- G
- S
- M
One of our UU Pen Pals, Michael, was just released from prison downstate on Friday evening—without any advance notice— given a train ticket to Chicago and sent on his way to Safe Haven (pictured above), a shelter/halfway house in Chicago on Roosevelt Road. I had been in touch with him because, according to his sentence credits, he should have been out two weeks earlier, but that did not happen. He is a single (divorced) guy in his 40's. He has no family or outside support except $200 "getting out money" given by the UU Prison MInistry. All of his worldly possessions were in a small laundry bag. (His mentally ill sister, who was supposed to be taking care of his possessions, has gone missing, is probably homeless, and has not been heard from since April). He bought a phone at Walmart, but then, while walking to Goodwill to get a few clothes, got dizzy, passed out on Harlem Avenue and fell, hitting his head on the pavement. He was taken to the Loyola ER by the Forest Park ambulance. He called me from there. A CT scan attested he was OK; he was released, and I then met him at Burger King, across from the hospital on Saturday afternoon. I bought him a meal (the first time he had eaten since Friday).
His phone was missing! However, as we looked for it along the sidewalk of Harlem, and I called its number, a Good Samaritan answered and said he had the phone. We picked it up from a young guy at a bus stop in Oak Park. (The Forest Park Fire Department also kindly checked and called me back to say they had not found his phone.)

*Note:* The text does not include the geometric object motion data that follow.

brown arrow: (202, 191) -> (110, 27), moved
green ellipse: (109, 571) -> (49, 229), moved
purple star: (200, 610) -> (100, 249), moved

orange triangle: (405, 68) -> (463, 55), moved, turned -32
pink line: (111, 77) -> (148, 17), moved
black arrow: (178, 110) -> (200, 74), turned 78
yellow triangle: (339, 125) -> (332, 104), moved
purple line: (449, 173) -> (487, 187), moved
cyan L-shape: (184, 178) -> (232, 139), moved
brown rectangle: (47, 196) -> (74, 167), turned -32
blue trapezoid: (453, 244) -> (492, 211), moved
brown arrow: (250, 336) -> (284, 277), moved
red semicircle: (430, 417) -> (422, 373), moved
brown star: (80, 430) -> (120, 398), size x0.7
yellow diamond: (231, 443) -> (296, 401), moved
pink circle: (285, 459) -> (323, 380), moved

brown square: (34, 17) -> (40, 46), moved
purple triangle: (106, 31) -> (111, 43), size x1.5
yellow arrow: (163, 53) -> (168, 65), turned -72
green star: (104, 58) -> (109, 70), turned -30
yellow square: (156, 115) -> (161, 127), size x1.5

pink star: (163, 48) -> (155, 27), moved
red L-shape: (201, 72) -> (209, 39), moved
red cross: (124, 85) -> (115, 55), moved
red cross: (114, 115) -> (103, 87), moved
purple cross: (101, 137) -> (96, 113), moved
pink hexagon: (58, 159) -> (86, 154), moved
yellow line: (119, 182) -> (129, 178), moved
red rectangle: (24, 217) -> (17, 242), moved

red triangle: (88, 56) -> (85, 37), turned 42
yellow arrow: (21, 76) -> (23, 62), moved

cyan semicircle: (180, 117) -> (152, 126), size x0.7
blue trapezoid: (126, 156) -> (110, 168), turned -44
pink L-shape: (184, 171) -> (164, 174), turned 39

We then went to Safe Haven. After giving him some initial grief, Safe Haven agreed to admit him. Clean enough, but not palatial: 4 guys to a room and strict rules about coming and going—a lot like prison. We returned to Goodwill, where he bought a few clothes, and I went to Walgreens to purchase him some basic toiletries & a charger for his phone. I dropped him off at the Blue Line to take the El back to Safe Haven on Saturday evening. He thanked me profusely and asked if it would be OK if he called me a few days later to let me know how he was doing.
Before he went to prison (he was in for 2+ years) he worked in construction, and hopes to get a job in construction ASAP. Some years prior, he had suffered a serious injury at work, undergone two surgeries, with plates inserted in his spine, and gotten hooked on pain killers. His burglary charge was related to drugs. In prison he has been clean, taken every class he could find, and says he will "never go back."
But, he, like everyone I have worked with, vastly underestimated the stress of coming out of prison. People imagine it as the end of the awfulness they have experienced in prison, and do not anticipate all the barriers and difficulties they will encounter. They are unprepared for how expensive everything is, how hard it is to just attain the basics of food, shelter, clothing, proper documents, and transportation—particularly, as in Michael's case, with no family or friends supporting them on the outside. I'm putting a GoFundMe on line, and hope folks will donate. People like Michael are almost forced to steal if they get no help.